Stromal areas of human pancreatic cancer stained strongly positive for the stellate cell selective markers desmin and GFAP (indicating the presence of PSCs), for alphaSMA (suggesting that the PSCs were in their activated state) and for collagen. Morphometric analysis demonstrated a close correlation (r = 0.77; P < 0.04; 8 paired sections) between the extent of PSC activation and collagen deposition. Procollagen mRNA expression was localized to alphaSMA-positive cells in stromal areas indicating that activated PSCs were the predominant source of collagen in stromal areas.
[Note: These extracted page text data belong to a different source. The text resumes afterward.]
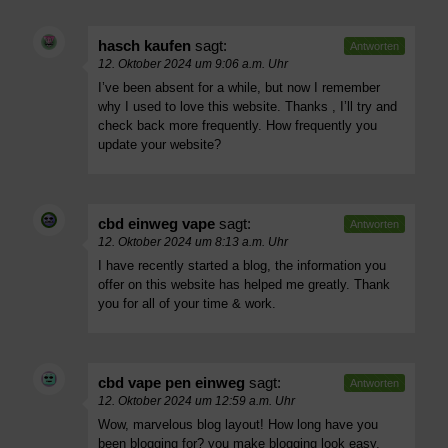
hasch kaufen
sagt:
Antworten
12. Oktober 2024 um 9:06 a.m. Uhr
I’ve been absent for a while, but now I remember
why I used to love this website. Thanks , I’ll try and
check back more frequently. How frequently you
update your website?
cbd einweg vape
sagt:
Antworten
12. Oktober 2024 um 8:13 a.m. Uhr
I have recently started a blog, the information you
offer on this website has helped me greatly. Thank
you for all of your time & work.
cbd vape pen einweg
sagt:
Antworten
12. Oktober 2024 um 12:59 a.m. Uhr
Wow, marvelous blog layout! How long have you
been blogging for? you make blogging look easy.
Exposure of PSCs to pancreatic cancer cell secretions in vitro resulted in PSC activation as indicated by significantly increased cell proliferation and alphaSMA expression.
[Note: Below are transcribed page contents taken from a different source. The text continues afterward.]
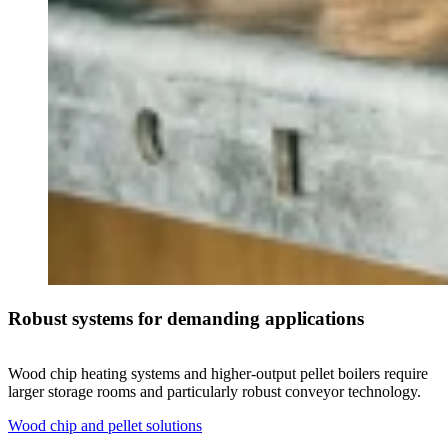
Robust systems for demanding applications
Wood chip heating systems and higher-output pellet boilers require
larger storage rooms and particularly robust conveyor technology.
Wood chip and pellet solutions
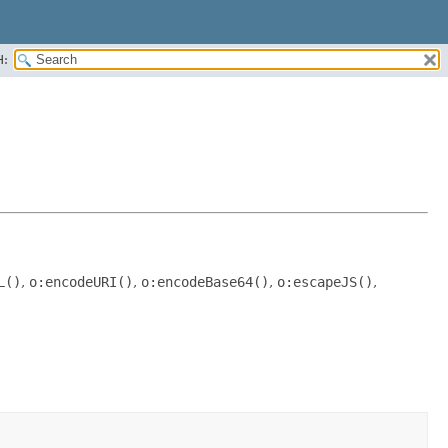
H:
L()
,
o:encodeURI()
,
o:encodeBase64()
,
o:escapeJS()
,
Activated PSCs are present in the stromal reaction in pancreatic cancers and are responsible for the production of stromal collagen. PSC function is influenced by pancreatic cancer cells. Interactions between tumor cells and stromal cells (PSCs) may play an important role in the pathobiology of pancreatic cancer.
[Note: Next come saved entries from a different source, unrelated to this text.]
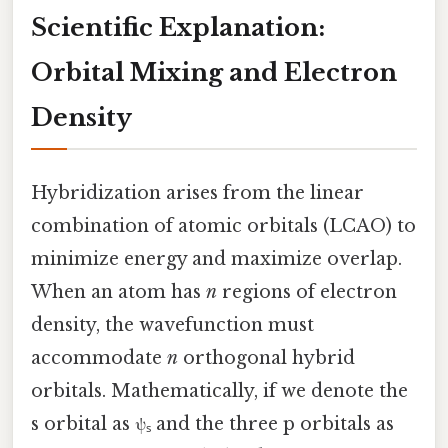
Scientific Explanation:
Orbital Mixing and Electron
Density
Hybridization arises from the linear
combination of atomic orbitals (LCAO) to
minimize energy and maximize overlap.
When an atom has
n
regions of electron
density, the wavefunction must
accommodate
n
orthogonal hybrid
orbitals. Mathematically, if we denote the
s orbital as ψₛ and the three p orbitals as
胰腺癌预后极差,主要归因于其易于早期发生局部和远处转移。在组织病理学上,大多数胰腺癌的特征是肿瘤组织内及周围存在明显的间质/纤维反应。本研究的目的是确定:(1)人类胰腺癌中间质反应形成的细胞是否为活化的胰腺星状细胞(PSCs);(2)胰腺癌细胞与PSCs之间是否存在相互作用,这种相互作用可能促进肿瘤的局部和远处侵袭。
通过免疫组织化学法对人胰腺癌组织连续切片进行结蛋白和胶质纤维酸性蛋白(星状细胞选择性标志物)以及α-平滑肌肌动蛋白(αSMA,活化PSCs的标志物)染色,并用天狼星红对胶原蛋白进行染色。通过形态计量学评估胶原蛋白和αSMA阳性染色程度之间的相关性。使用双重染色方法,即αSMA免疫染色和前胶原α1I mRNA原位杂交,确定间质区域胶原蛋白的细胞来源。通过将培养的大鼠PSCs暴露于对照培养基或来自2种胰腺癌细胞系(PANC-1和MiaPaCa-2)的条件培养基24小时,在体外评估胰腺癌细胞与PSCs之间可能的相互作用。通过细胞增殖和αSMA表达评估PSC活化情况。
人胰腺癌的间质区域对星状细胞选择性标志物结蛋白和GFAP(表明存在PSCs)、αSMA(表明PSCs处于活化状态)以及胶原蛋白呈强阳性染色。形态计量分析显示PSC活化程度与胶原蛋白沉积之间存在密切相关性(r = 0.77;P < 0.04;8对切片)。前胶原mRNA表达定位于间质区域的αSMA阳性细胞,表明活化的PSCs是间质区域胶原蛋白的主要来源。体外将PSCs暴露于胰腺癌细胞分泌物导致PSC活化,表现为细胞增殖和αSMA表达显著增加。
活化的PSCs存在于胰腺癌的间质反应中,并负责产生间质胶原蛋白。PSC功能受胰腺癌细胞影响。肿瘤细胞与间质细胞(PSCs)之间的相互作用可能在胰腺癌的病理生物学中起重要作用。